# Material for this exercise
"""
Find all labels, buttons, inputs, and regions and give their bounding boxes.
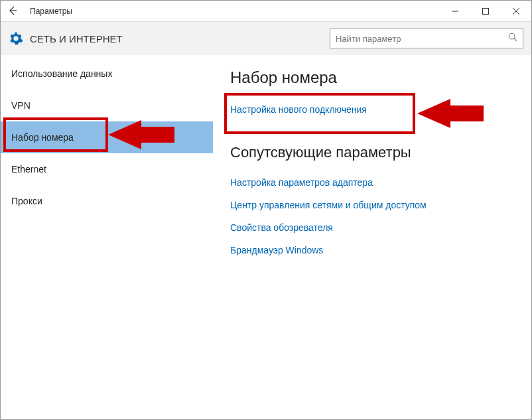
header-title: СЕТЬ И ИНТЕРНЕТ — [30, 33, 330, 44]
gear-icon — [9, 31, 23, 46]
maximize-button[interactable] — [470, 1, 501, 22]
back-button[interactable] — [1, 1, 25, 22]
related-heading: Сопутсвующие параметры — [230, 144, 514, 161]
settings-sidebar: Использование данных VPN Набор номера Et… — [1, 55, 213, 419]
search-input[interactable] — [336, 34, 508, 44]
network-center-link[interactable]: Центр управления сетями и общим доступом — [230, 200, 514, 210]
svg-line-6 — [514, 38, 517, 41]
sidebar-item-label: Ethernet — [11, 164, 46, 175]
sidebar-item-label: VPN — [11, 100, 31, 111]
minimize-button[interactable] — [440, 1, 470, 22]
sidebar-item-data-usage[interactable]: Использование данных — [1, 58, 213, 90]
adapter-settings-link[interactable]: Настройка параметров адаптера — [230, 177, 514, 188]
main-content: Набор номера Настройка нового подключени… — [213, 55, 531, 419]
svg-point-5 — [509, 33, 515, 39]
new-connection-link[interactable]: Настройка нового подключения — [230, 104, 514, 115]
sidebar-item-label: Прокси — [11, 196, 42, 206]
sidebar-item-label: Использование данных — [11, 68, 112, 79]
sidebar-item-label: Набор номера — [11, 132, 74, 143]
svg-rect-2 — [483, 8, 489, 14]
window-titlebar: Параметры — [1, 1, 531, 22]
window-title: Параметры — [30, 7, 440, 16]
firewall-link[interactable]: Брандмауэр Windows — [230, 245, 514, 255]
sidebar-item-vpn[interactable]: VPN — [1, 90, 213, 121]
search-icon — [508, 33, 517, 44]
sidebar-item-proxy[interactable]: Прокси — [1, 185, 213, 217]
sidebar-item-dialup[interactable]: Набор номера — [1, 121, 213, 153]
sidebar-item-ethernet[interactable]: Ethernet — [1, 153, 213, 185]
close-button[interactable] — [501, 1, 531, 22]
main-heading: Набор номера — [230, 68, 514, 87]
search-box[interactable] — [330, 29, 523, 48]
settings-header: СЕТЬ И ИНТЕРНЕТ — [1, 22, 531, 55]
internet-options-link[interactable]: Свойства обозревателя — [230, 222, 514, 233]
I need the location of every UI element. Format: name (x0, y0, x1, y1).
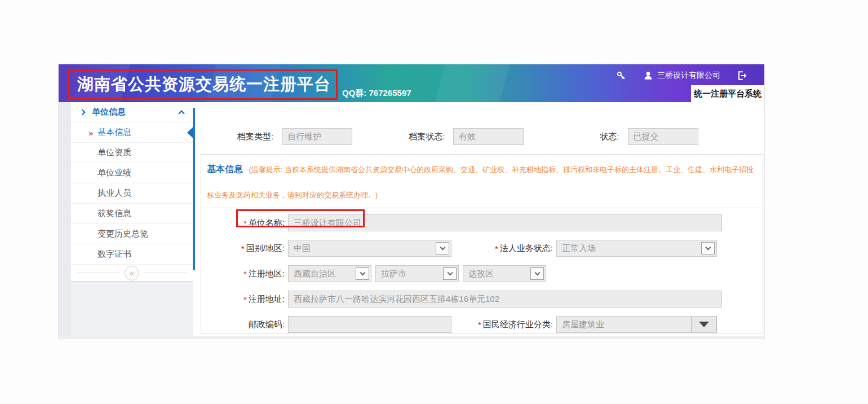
required-asterisk: * (243, 269, 247, 279)
field-label: * 注册地区: (201, 269, 285, 279)
province-select[interactable]: 西藏自治区 (288, 265, 371, 282)
select-arrow-icon[interactable] (443, 267, 457, 280)
field-label: * 注册地址: (201, 294, 285, 305)
status-input: 已提交 (628, 128, 698, 145)
sidebar-item-practitioners[interactable]: 执业人员 (71, 183, 193, 204)
panel-notice: (温馨提示: 当前本系统提供湖南省公共资源交易中心的政府采购、交通、矿业权、补充… (207, 165, 754, 199)
required-asterisk: * (243, 295, 247, 304)
select-arrow-icon[interactable] (356, 267, 369, 280)
active-marker-icon: » (88, 128, 93, 137)
sidebar-collapse-bar: « (71, 265, 193, 282)
field-label: * 国别/地区: (201, 243, 285, 254)
company-name: 三桥设计有限公司 (657, 71, 720, 81)
dropdown-arrow-button[interactable] (691, 316, 716, 333)
title-annotation-redbox: 湖南省公共资源交易统一注册平台 (68, 69, 338, 100)
sidebar-item-digital-certificate[interactable]: 数字证书 (71, 244, 193, 265)
field-archive-type: 档案类型: 自行维护 (237, 128, 352, 145)
basic-info-panel: 基本信息 (温馨提示: 当前本系统提供湖南省公共资源交易中心的政府采购、交通、矿… (201, 154, 763, 333)
user-info[interactable]: 三桥设计有限公司 (643, 71, 720, 81)
sidebar-item-label: 单位资质 (98, 147, 131, 158)
sidebar-group-label: 单位信息 (92, 107, 126, 117)
form-row-postal-industry: * 邮政编码: * 国民经济行业分类: 房屋建筑业 (201, 316, 763, 333)
tab-unified-registration-system[interactable]: 统一注册平台系统 (691, 85, 764, 102)
sidebar: 单位信息 » 基本信息 单位资质 单位业绩 执业人 (71, 102, 193, 336)
sidebar-item-label: 执业人员 (98, 188, 131, 199)
field-label: 档案类型: (237, 131, 273, 142)
field-archive-status: 档案状态: 有效 (409, 128, 524, 145)
qq-group-text: QQ群: 767265597 (342, 88, 411, 99)
required-asterisk: * (495, 244, 498, 253)
required-asterisk: * (243, 218, 247, 228)
unit-name-input[interactable]: 三桥设计有限公司 (288, 214, 722, 231)
form-row-country-legalstatus: * 国别/地区: 中国 * 法人业务状态: (201, 240, 763, 257)
select-arrow-icon[interactable] (701, 242, 715, 254)
field-label: 档案状态: (409, 131, 445, 142)
sidebar-item-unit-qualification[interactable]: 单位资质 (71, 143, 193, 163)
sidebar-menu: 单位信息 » 基本信息 单位资质 单位业绩 执业人 (71, 102, 193, 282)
sidebar-empty-area (71, 282, 193, 336)
sidebar-group-unit-info[interactable]: 单位信息 (71, 102, 193, 122)
address-input[interactable]: 西藏拉萨市八一路哈达滨河花园西区五排4栋16单元102 (288, 291, 722, 308)
sidebar-item-awards[interactable]: 获奖信息 (71, 204, 193, 224)
chevron-up-icon (178, 110, 184, 116)
panel-title: 基本信息 (207, 164, 243, 174)
header-actions: 三桥设计有限公司 (616, 68, 747, 83)
field-label: * 法人业务状态: (451, 243, 553, 254)
page: 湖南省公共资源交易统一注册平台 QQ群: 767265597 三桥设计有限公司 (0, 0, 868, 404)
triangle-down-icon (699, 322, 709, 327)
field-status: 状态: 已提交 (600, 128, 698, 145)
sidebar-item-label: 基本信息 (98, 127, 131, 138)
field-label: 状态: (600, 131, 619, 142)
panel-header: 基本信息 (温馨提示: 当前本系统提供湖南省公共资源交易中心的政府采购、交通、矿… (201, 155, 763, 208)
page-title: 湖南省公共资源交易统一注册平台 (70, 73, 331, 96)
archive-status-input: 有效 (453, 128, 524, 145)
form-row-address: * 注册地址: 西藏拉萨市八一路哈达滨河花园西区五排4栋16单元102 (201, 291, 763, 308)
arrow-right-icon (79, 109, 85, 115)
city-select[interactable]: 拉萨市 (375, 265, 459, 282)
field-label: * 国民经济行业分类: (451, 319, 553, 330)
collapse-sidebar-button[interactable]: « (125, 266, 139, 280)
key-icon[interactable] (616, 71, 626, 81)
sidebar-item-label: 单位业绩 (98, 168, 131, 178)
country-select[interactable]: 中国 (288, 240, 451, 257)
required-asterisk: * (241, 244, 245, 253)
form-row-unit-name: * 单位名称: 三桥设计有限公司 (201, 214, 763, 231)
select-arrow-icon[interactable] (436, 242, 449, 254)
app-window: 湖南省公共资源交易统一注册平台 QQ群: 767265597 三桥设计有限公司 (58, 64, 765, 339)
main-content: 档案类型: 自行维护 档案状态: 有效 状态: 已提交 基本信息 (195, 102, 764, 336)
field-label: * 单位名称: (201, 218, 285, 229)
basic-info-form: * 单位名称: 三桥设计有限公司 * 国别/地区: 中国 (201, 208, 763, 333)
legal-status-select[interactable]: 正常入场 (556, 240, 717, 257)
divider (77, 273, 120, 273)
sidebar-item-basic-info[interactable]: » 基本信息 (71, 122, 193, 143)
form-row-region: * 注册地区: 西藏自治区 拉萨市 (201, 265, 763, 282)
postal-code-input[interactable] (288, 316, 451, 333)
archive-type-input: 自行维护 (282, 128, 352, 145)
sidebar-item-label: 获奖信息 (98, 208, 131, 219)
sidebar-item-label: 数字证书 (98, 249, 131, 260)
status-bar: 档案类型: 自行维护 档案状态: 有效 状态: 已提交 (195, 102, 764, 145)
select-arrow-icon[interactable] (530, 267, 544, 280)
district-select[interactable]: 达孜区 (463, 265, 546, 282)
app-header: 湖南省公共资源交易统一注册平台 QQ群: 767265597 三桥设计有限公司 (59, 64, 764, 102)
user-icon (643, 71, 653, 81)
sidebar-item-unit-performance[interactable]: 单位业绩 (71, 163, 193, 183)
left-gutter (59, 102, 71, 336)
required-asterisk: * (478, 320, 481, 330)
sidebar-item-label: 变更历史总览 (98, 229, 148, 239)
industry-select[interactable]: 房屋建筑业 (556, 316, 717, 333)
sidebar-item-change-history[interactable]: 变更历史总览 (71, 224, 193, 244)
app-body: 单位信息 » 基本信息 单位资质 单位业绩 执业人 (59, 102, 764, 336)
field-label: * 邮政编码: (201, 319, 285, 330)
logout-icon[interactable] (737, 71, 747, 81)
divider (144, 273, 187, 273)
"""
# Exercise details
Check each line of the records for the word "单位资质", and show the lines that contain it.

# Result of this exercise
sidebar-item-label: 单位资质 (98, 147, 131, 158)
sidebar: 单位信息 » 基本信息 单位资质 单位业绩 执业人 (71, 102, 193, 336)
sidebar-item-unit-qualification[interactable]: 单位资质 (71, 143, 193, 163)
sidebar-menu: 单位信息 » 基本信息 单位资质 单位业绩 执业人 (71, 102, 193, 282)
app-body: 单位信息 » 基本信息 单位资质 单位业绩 执业人 (59, 102, 764, 336)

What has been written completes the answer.